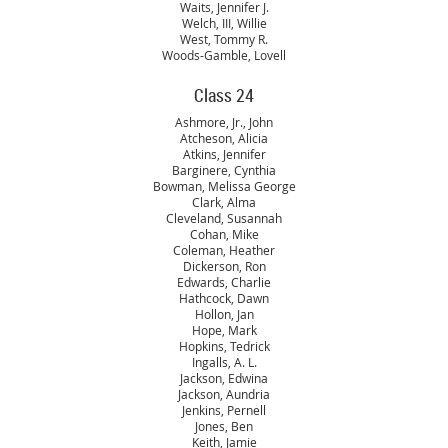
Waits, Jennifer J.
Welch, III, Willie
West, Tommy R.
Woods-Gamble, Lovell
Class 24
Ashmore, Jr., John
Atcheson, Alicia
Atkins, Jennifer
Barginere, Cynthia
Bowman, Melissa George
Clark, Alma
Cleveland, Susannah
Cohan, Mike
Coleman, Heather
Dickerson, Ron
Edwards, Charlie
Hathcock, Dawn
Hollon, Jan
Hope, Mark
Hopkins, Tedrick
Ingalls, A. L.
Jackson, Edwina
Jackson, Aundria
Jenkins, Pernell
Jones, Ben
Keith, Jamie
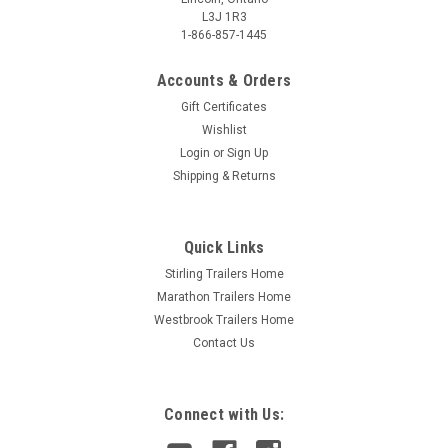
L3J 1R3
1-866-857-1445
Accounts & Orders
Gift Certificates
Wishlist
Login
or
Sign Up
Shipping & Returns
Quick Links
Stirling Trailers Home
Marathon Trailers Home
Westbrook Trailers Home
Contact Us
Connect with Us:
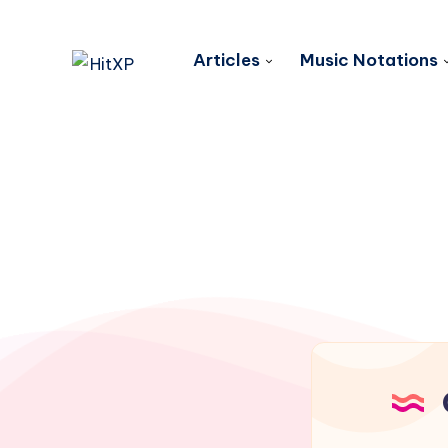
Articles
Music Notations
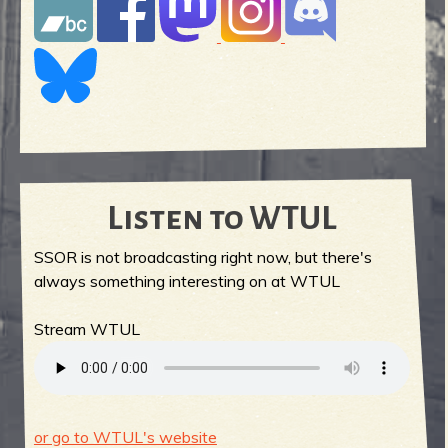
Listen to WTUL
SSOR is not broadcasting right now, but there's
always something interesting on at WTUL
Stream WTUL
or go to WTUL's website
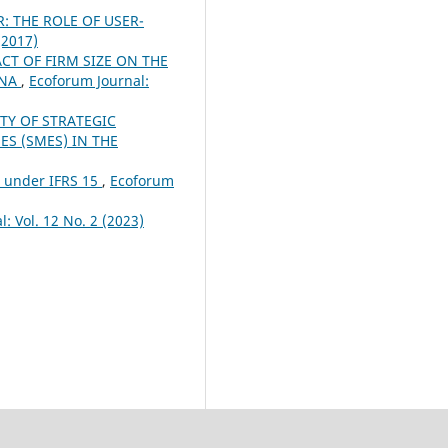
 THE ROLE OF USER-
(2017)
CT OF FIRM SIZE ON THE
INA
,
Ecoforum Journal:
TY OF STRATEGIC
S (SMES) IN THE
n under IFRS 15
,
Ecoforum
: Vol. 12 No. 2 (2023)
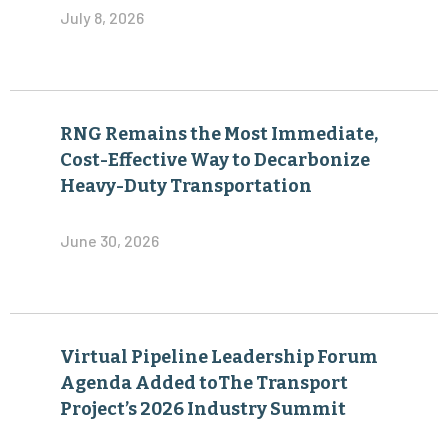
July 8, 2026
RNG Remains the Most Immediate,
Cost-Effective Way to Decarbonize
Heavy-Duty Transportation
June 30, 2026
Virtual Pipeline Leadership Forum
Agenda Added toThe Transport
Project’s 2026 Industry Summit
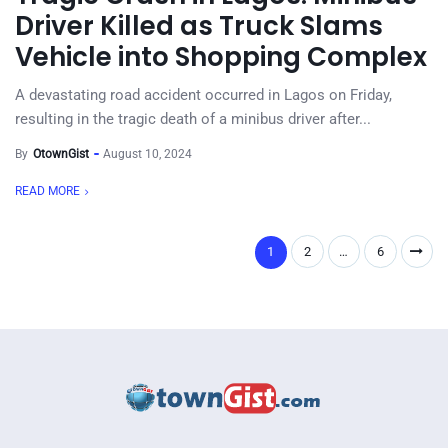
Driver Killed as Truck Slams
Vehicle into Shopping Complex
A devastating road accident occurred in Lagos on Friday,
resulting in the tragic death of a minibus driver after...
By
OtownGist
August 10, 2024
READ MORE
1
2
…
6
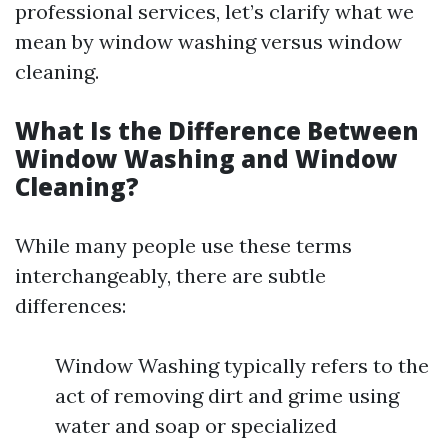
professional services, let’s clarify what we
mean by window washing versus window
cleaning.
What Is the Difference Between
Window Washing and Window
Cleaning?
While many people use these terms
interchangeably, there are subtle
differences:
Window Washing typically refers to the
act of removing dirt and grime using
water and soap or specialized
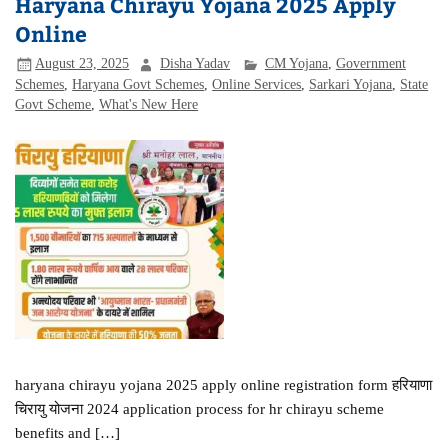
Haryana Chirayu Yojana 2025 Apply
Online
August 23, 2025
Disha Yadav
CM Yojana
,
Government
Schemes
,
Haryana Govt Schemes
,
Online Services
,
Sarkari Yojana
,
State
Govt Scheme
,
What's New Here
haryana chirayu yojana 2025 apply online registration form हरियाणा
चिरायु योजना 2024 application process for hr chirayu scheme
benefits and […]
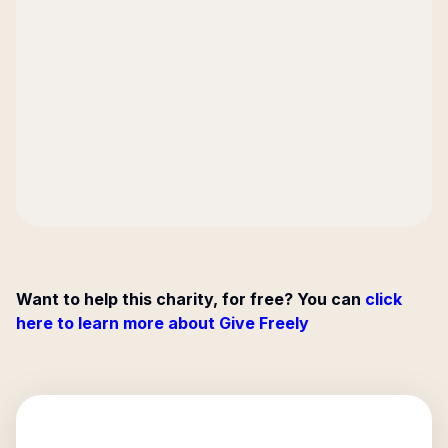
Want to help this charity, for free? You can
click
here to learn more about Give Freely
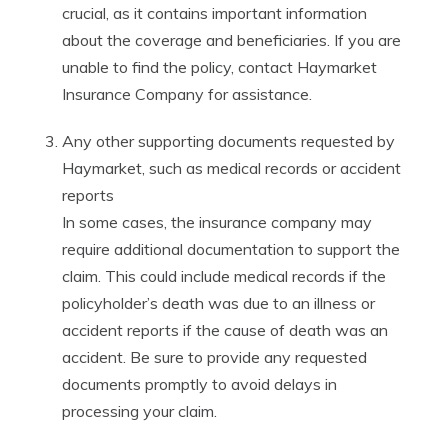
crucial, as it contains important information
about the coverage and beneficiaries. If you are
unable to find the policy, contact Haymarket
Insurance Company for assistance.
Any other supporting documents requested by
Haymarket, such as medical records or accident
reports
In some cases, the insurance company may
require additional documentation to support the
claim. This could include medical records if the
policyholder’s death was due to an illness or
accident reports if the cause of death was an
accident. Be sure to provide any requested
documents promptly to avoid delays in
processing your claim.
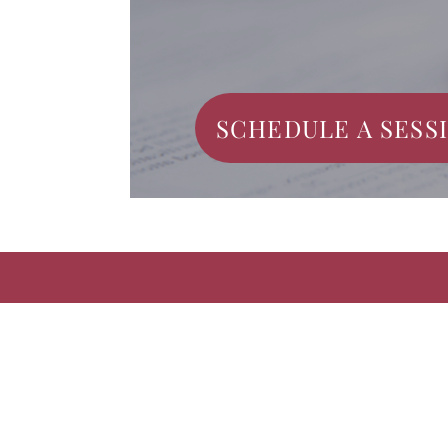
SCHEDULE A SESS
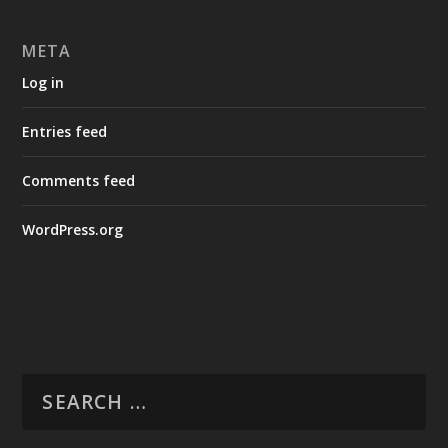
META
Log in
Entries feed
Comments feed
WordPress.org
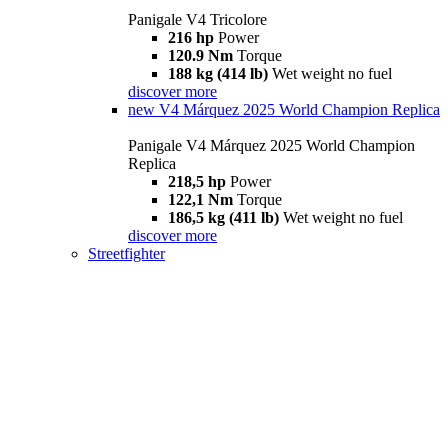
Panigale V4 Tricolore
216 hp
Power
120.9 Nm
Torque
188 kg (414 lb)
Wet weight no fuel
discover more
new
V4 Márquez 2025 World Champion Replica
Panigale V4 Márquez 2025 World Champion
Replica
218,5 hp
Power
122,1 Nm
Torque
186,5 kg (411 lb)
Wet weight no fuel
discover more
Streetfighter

WHAT IS BEING ASKED
Gather each line of the records holding the string "requested".

COMPLETED TASK
Any other supporting documents requested by
accident. Be sure to provide any requested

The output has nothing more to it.